We can see that a list comprehension is made by making an Expr where the head is :comprehension. There's only one argument to that expression, which is a :generator expression. This one in turn is assembled of the expression being called in each iteration, and the iteration expressions _ = 1:5 and _ = 1:3.

We want to use the syntax @fill(rand(3), sizes...), so we need to think how we can transform those two arguments into the expression we want.

Here, we'll build the Expr by hand, instead of writing one big quote. Sometimes that is easier, it also depends on what you find more readable. Expressions with a lot of quoting and interpolating can be hard to understand. I usually prefer quote ... end over the equivalent :(...) just because I can parse words a bit better than parentheses.

Here we go:

For each size argument, we make one of the iterator expressions that we saw in the dump above. We escape each size variable s because those are the arguments that the user will write themselves, and they need to resolve correctly in their scope later.

The comprehension expression then receives the first argument escaped because that expression also needs to run as-is in the user's scope.

macro fill(exp, sizes...)

    iterator_expressions = map(sizes) do s
        Expr(
            :(=),
            :_,
            quote 1:$(esc(s)) end
        )
    end

    Expr(
        :comprehension,
        esc(exp),
        iterator_expressions...
    )
end
@fill (macro with 1 method)

Let's try it out:

@fill(rand(3), 5)
5-element Vector{Vector{Float64}}:
 [0.1139113373998224, 0.3573470989058838, 0.4386214468752223]
 [0.1509185991824915, 0.7155213148212995, 0.9799036243798529]
 [0.5343541641851779, 0.006877254139170619, 0.33470902481149567]
 [0.8011467320748902, 0.6785417555929447, 0.3549453187879492]
 [0.734276208322437, 0.893731178943594, 0.8288924117876237]

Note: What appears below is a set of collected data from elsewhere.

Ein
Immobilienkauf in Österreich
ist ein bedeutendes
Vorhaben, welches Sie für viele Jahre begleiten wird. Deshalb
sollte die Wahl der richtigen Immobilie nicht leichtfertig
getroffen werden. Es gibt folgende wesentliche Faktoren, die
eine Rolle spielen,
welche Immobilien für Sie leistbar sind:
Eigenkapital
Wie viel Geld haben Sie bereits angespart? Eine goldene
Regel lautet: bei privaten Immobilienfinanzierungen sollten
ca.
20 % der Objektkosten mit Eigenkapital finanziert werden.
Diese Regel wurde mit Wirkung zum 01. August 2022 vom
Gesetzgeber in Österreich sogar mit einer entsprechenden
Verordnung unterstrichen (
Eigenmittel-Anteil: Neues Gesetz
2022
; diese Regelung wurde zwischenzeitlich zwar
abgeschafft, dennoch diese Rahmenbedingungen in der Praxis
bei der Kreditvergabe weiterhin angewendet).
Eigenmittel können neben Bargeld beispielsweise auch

A good check if you've escaped correctly is to pass expressions that reference some local variables. The call will error if you've forgotten to escape any of them:

n = 3
k = 5

@fill(rand(n), k)
5-element Vector{Vector{Float64}}:
 [0.4469838582877874, 0.7998077151200393, 0.18358119718987465]
 [0.6888585634220834, 0.7567563653659923, 0.9326624004544035]
 [0.6764494427437526, 0.6575388834261413, 0.9856806991262359]
 [0.25283883620967096, 0.46747585157183225, 0.5292280679523935]
 [0.5216051998736333, 0.17855087440498796, 0.5920478781909175]

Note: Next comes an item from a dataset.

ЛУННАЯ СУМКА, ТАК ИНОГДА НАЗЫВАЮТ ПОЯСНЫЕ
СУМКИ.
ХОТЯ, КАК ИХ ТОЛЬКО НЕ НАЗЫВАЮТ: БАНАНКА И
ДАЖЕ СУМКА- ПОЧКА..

This works fine! It should also work with more size arguments, we'll generate only random scalars so the printout is manageable:

@fill(rand(), 5, 3)
5×3 Matrix{Float64}:
 0.352458  0.461203  0.0771023
 0.75737   0.846353  0.568566
 0.113605  0.143548  0.0720151
 0.978347  0.872861  0.404885
 0.453787  0.070237  0.131692

Even though this particular example is contrived for simplicity (we could just use rand(5, 3 of course) compare it to the alternative list comprehension syntax:

[rand() for _ in 1:5, _ in 1:3]
5×3 Matrix{Float64}:
 0.319974  0.0158858  0.0787176
 0.528733  0.351109   0.644796
 0.629348  0.591767   0.0105735
 0.300175  0.19276    0.983526
 0.741385  0.593077   0.559216

Summary

As you can see, macros can be a gain in syntax clarity, and they offer a powerful way to interact with the user's source code.

Just remember that a reader also needs to understand what's happening. In our example, rand() is not just executed once but many times, which is non-standard behavior for something resembling a function call. This code-reasoning overhead must always be weighed against the convenience of shorter syntax.

I hope you have learned a thing or two about macros and are encouraged to play around with them yourself. Usually, good ideas for macros only present themselves after interacting with Julia for a while, so if you are a beginner, give it time and become proficient with normal functions first.